Want to abruptly bring conversations to an end at your child’s high school college night here in stock-option-worshiping and don’t-worry-tech-will-save-us Silicon Valley? When a representative from a prestigious university asks you which profession interests your child, say “farmer.” The appalled rep will attempt to regain his composure before moving on to the tiger parent waiting impatiently in line behind you.
Or, as Greta Thunberg put it, “Why should we be studying for a future that soon may not exist anymore and when no one is doing anything to save that future?”
I applaud my daughter’s foresight and her desire to prepare for the worst by growing food.
The Zero-Waste Chef turned five years old this week. When I contemplated writing a blog back in 2014, I toyed with a name such as “Lost Knowledge.” At the time, I wondered (and still do) when else in human history have people not possessed the basic knowledge necessary to feed themselves. As we became more of a consumer culture, we abandoned or forgot many life skills, leaving us helpless and dependent on corporations to fulfill our every need.
One of the many, many aspects that I love about a zero-waste or low-waste lifestyle is the recovery of some of these hands-on, life skills. Let’s teach them in schools and incorporate them into math and English and science and history—or MESH. (I don’t know if MESH is a thing but it should be.)
People who go down the rabbit hole of zero waste often reach the point at which twist ties on herbs and green onions drive them crazy, they wonder what to do with all of those annoying produce stickers and they really wish they could buy just the dozen sprigs or so of fresh parsley that they need for a dish, rather than an entire food-waste-anxiety-triggering bunch.
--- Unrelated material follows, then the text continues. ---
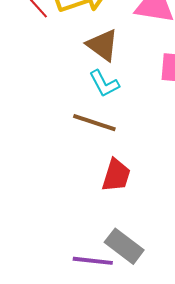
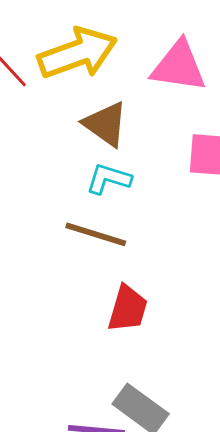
cyan L-shape: (104, 84) -> (109, 179), turned 136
At that point, they may begin to grow some of their own food.
Many schools in our area feature school gardens, due perhaps to our close proximity to Berkeley, where Alice Waters launched The Edible Schoolyard Project in 1995. When kids grow food, they eat that food and they respect food more.
To this day, I use the sewing skills I learned in my grade eight home economics class. When my kids were little, I made them adorable simple dresses, cozy flannel pajamas and overly elaborate halloween costumes that almost drove me over the edge.
If you want to sew but don’t have access to a sewing machine, you may be able to use one at your library. A few of my local libraries have sewing machine banks. How awesome is that?! People regularly ask me for advice about buying a secondhand machine. I would ask around. Friends or friends of friends may have one they don’t use and would like to unload.
I have spoken with a couple of teachers in the area about recruiting middle and high school home ec students to help sew the reusable produce bags that my group of sewers and I have been making and giving away at the farmers’ market. So I know home ec classes still exist in some schools.
Recently, my daughter Charlotte wanted a bread slicing guide she found on Etsy and decided she would try to build it instead of buying it. She made hers with scrap pieces of maple Chandra had on hand, left over from a project. At last! Smooth slices of sourdough rather than mangled! When I posted the images below on social media today, several people asked me how to make this slicing guide. Here are the instructions.
While the girls and I learned to sew and cook in our grade eight home ec class, the boys learned to cut wood and swing a hammer in shop class. Let’s teach all of these skills to everyone.
People regularly ask me for my number one eco-tip. I always answer “cook.” When you cook, you eat more whole foods and thus fewer processed foods because you can consume only so much food. While you may easily find unpackaged apples and onions, almost all processed foods are packaged in single-use throwaway plastic. And their confusing best-before dates cause people to throw out perfectly edible food.
When you learn to cook, you also learn what to do with leftovers and that extra bunch of parsley and other bits of ingredients that you have on hand. You reduce food waste—a major contributor to climate change—and you save money and time.
I could go on and on and on about the importance of cooking. I could probably write blog posts for at least five years about it!
If we teach students to cook, they can then teach their parents.
5. Bonus skill: Peaceful protest
My daughter, inspired my Greta, inspired some kids at her school to take part in the March 15th climate protests. They made front-page news in The Mercury. I was so proud of her and her classmates! These kids give me hope.